GTRI: Indian safeguard duty to halt imports but hit small industrial enterprises

Wednesday, 23 April 2025 11:30:13 (GMT+3)   |   Kolkata

Imposition of 12 percent safeguard duty on five steel product categories by India may halt their imports but will force importers to buy these products from domestic mills which are likely to hike prices following the levy, industrial think-tank, Global Trade Research Initiative (GTRI) said in a statement on Wednesday, April 23.

It said that since Indian producers cannot meet demand for specialised steels like abrasion-resistant plates, imports are essential but the new safeguard duty could raise input costs by 8-10 percent, similar to the hike announced recently by local steel mills for flat products.

The 12 percent duty with high threshold values is expected to stop imports and forcing buyers to shift to domestic steel supplies. Indian steel mills are likely to exploit this policy to raise prices further and the trend evident from hike of 8-10 percent ever since news of the safeguard level started circulating in the industry, GTRI said.

It said that GTRI had raised concerns that the Directorate General of Trade Remedies (DGTR) recommended these duties without verifying claims of industry injury, even though domestic steel production has grown by 19 percent and capacity utilisation is high around 83.90 percent.

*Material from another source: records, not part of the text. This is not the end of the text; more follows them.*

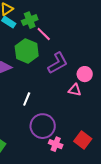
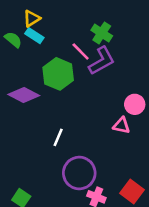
green cross: (30, 20) -> (102, 33), moved, turned -35
purple L-shape: (58, 63) -> (102, 61), moved

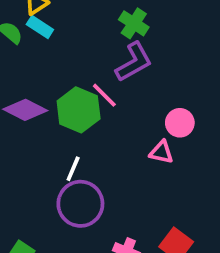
pink line: (81, 52) -> (104, 95), moved
green hexagon: (58, 74) -> (79, 110), moved
purple circle: (79, 173) -> (80, 204), moved

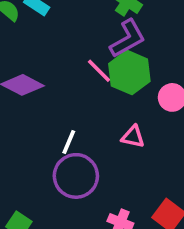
green hexagon: (79, 110) -> (129, 72), moved
pink triangle: (161, 152) -> (133, 137), moved

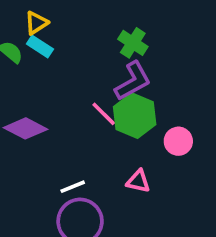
white line: (69, 142) -> (73, 187), turned 45

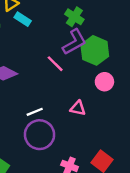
cyan rectangle: (40, 47) -> (23, 19), moved
green hexagon: (135, 116) -> (95, 50), moved

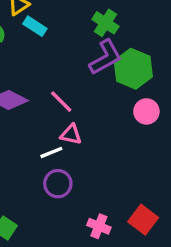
pink line: (55, 64) -> (61, 102), moved
pink triangle: (78, 108) -> (71, 134), moved
purple circle: (40, 135) -> (58, 184), size x0.7

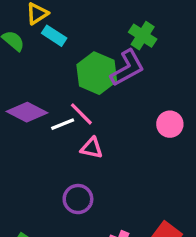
green cross: (105, 23) -> (143, 36), moved
green hexagon: (133, 69) -> (97, 73), moved
white line: (51, 152) -> (63, 124), moved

"These policies go against the spirit of Make in India. Micro, small, medium enterprises (MSMEs) drive 33 percent of manufacturing output, but rising input costs and limited supply may push many out of business," GTRI Founder Ajay Srivastava said.

"We always forget, that local production is not adequate to meet demand for specialised steel and imports are a necessity for large number of steel types. This only helps local large steelmakers to raise domestic price hurting GDP and exports," he added.

The safeguard duty, along with arbitrary Quality Control Orders (QCOs), could severely harm India's MSME-driven downstream industries, GTRI said.

"MSMEs already struggle with monopolistic practices, high minimum order quantities, and long delays in getting supplier approvals, making them rely heavily on expensive domestic steel," it said.